Congenital and perinatal cytomegalovirus infection in infants born to mothers infected with human immunodeficiency virus.

作者信息

Mussi-Pinhata M M, Yamamoto A Y, Figueiredo L T, Cervi M C, Duarte G

机构信息

Department of Pediatrics, Faculty of Medicine of Ribeirão Preto, University of São Paulo, Brazil.

出版信息

J Pediatr. 1998 Feb;132(2):285-90. doi: 10.1016/s0022-3476(98)70446-9.

DOI:10.1016/s0022-3476(98)70446-9
PMID:9506642
Abstract

OBJECTIVES

To determine the rates of congenital and perinatal cytomegalovirus (CMV) infection among infants born to mothers infected with HIV compared with infants born to mothers not infected with HIV from a CMV-immune, low-income population.

STUDY DESIGN

A total of 325 newborns from CMV-seropositive mothers were enrolled and evaluated for congenital CMV infection (150 infants from HIV+ mothers and 175 infants from HIV- mothers. A total of 101 infants from HIV+ mothers and 33 infants from HIV- mothers were evaluated for perinatal CMV infection. The virus was isolated from urine by culture in human fibroblasts and was detected by polymerase chain reaction at birth and at 15 days and 12 weeks of age.

RESULTS

Only 13 of 150 HIV+ mothers (8.7%) had an AIDS-defining condition, and none had a late-stage HIV infection. Congenital CMV infection was detected in 4 of 150 (2.7%) infants from HIV+ mothers and in 5 of 175 (2.9%) infants from HIV- mothers (p = 1.00). Perinatal CMV infection was diagnosed in 8 of 101 (7.9%) infants from HIV+ mothers and in 13 of 33 (39.4%) infants from HIV- mothers (p < 0.00001).

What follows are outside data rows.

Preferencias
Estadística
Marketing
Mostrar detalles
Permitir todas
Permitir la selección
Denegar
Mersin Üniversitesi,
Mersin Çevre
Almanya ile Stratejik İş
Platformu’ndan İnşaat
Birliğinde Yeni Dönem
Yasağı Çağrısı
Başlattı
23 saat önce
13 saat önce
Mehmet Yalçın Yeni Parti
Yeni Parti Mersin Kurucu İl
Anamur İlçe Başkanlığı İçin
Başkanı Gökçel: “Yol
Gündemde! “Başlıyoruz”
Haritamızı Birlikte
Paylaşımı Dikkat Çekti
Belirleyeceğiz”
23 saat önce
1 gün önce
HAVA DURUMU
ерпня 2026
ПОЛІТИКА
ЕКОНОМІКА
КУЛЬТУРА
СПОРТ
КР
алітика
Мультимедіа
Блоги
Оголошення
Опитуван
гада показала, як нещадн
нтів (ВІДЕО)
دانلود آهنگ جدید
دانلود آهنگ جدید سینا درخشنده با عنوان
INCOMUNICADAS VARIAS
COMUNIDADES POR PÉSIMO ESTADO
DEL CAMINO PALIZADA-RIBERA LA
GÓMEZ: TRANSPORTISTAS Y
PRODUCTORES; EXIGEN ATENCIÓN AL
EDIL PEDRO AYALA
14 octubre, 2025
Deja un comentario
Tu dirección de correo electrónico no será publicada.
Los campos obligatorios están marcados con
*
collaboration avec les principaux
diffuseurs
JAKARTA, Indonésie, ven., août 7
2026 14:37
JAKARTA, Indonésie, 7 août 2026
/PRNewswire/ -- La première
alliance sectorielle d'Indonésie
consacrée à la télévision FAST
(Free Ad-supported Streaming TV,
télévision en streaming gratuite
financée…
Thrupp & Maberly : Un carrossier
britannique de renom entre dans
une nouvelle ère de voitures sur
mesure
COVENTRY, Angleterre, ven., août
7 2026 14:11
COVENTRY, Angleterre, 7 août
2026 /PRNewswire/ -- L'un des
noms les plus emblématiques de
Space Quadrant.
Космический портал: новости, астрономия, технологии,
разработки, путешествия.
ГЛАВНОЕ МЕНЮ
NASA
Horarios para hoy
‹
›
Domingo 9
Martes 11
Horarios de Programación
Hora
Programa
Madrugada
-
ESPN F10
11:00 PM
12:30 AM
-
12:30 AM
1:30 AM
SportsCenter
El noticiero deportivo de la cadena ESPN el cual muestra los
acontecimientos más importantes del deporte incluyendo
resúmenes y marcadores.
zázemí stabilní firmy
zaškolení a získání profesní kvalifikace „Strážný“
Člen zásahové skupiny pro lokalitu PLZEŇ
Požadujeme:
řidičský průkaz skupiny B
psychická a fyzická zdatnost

Most infants (93.9%) from HIV- mothers and only 5.9% of infants from HIV+ mothers were breastfed.

CONCLUSIONS

CMV coinfection in mothers without advanced HIV disease from a CMV-immune population does not enhance the likelihood of congenital CMV infection. Perinatal CMV transmission from HIV-infected mothers may be decreased by avoiding breastfeeding. Further studies on mothers with late-stage HIV infection are needed.

摘要

目的

确定感染人类免疫缺陷病毒(HIV)的母亲所生婴儿与未感染HIV的母亲所生婴儿(来自巨细胞病毒(CMV)免疫的低收入人群)中先天性和围产期CMV感染率。

研究设计

共纳入325名CMV血清学阳性母亲的新生儿,并对其进行先天性CMV感染评估(150名婴儿母亲为HIV阳性,175名婴儿母亲为HIV阴性)。共对101名母亲为HIV阳性的婴儿和33名母亲为HIV阴性的婴儿进行围产期CMV感染评估。通过在人成纤维细胞中培养从尿液中分离病毒,并在出生时、15天和12周龄时通过聚合酶链反应进行检测。

结果

150名HIV阳性母亲中只有13名(8.7%)患有艾滋病界定疾病,且均无晚期HIV感染。150名母亲为HIV阳性的婴儿中有4名(2.7%)检测出先天性CMV感染,175名母亲为HIV阴性的婴儿中有5名(2.9%)检测出先天性CMV感染(p = 1.00)。101名母亲为HIV阳性的婴儿中有8名(7.9%)被诊断为围产期CMV感染,33名母亲为HIV阴性的婴儿中有13名(39.4%)被诊断为围产期CMV感染(p < 0.00001)。母亲为HIV阴性的婴儿中大多数(93.9%)进行母乳喂养,而母亲为HIV阳性的婴儿中只有5.9%进行母乳喂养。

结论

来自CMV免疫人群且无晚期HIV疾病的母亲发生CMV合并感染不会增加先天性CMV感染的可能性。避免母乳喂养可能会降低HIV感染母亲围产期CMV传播。需要对晚期HIV感染母亲进行进一步研究。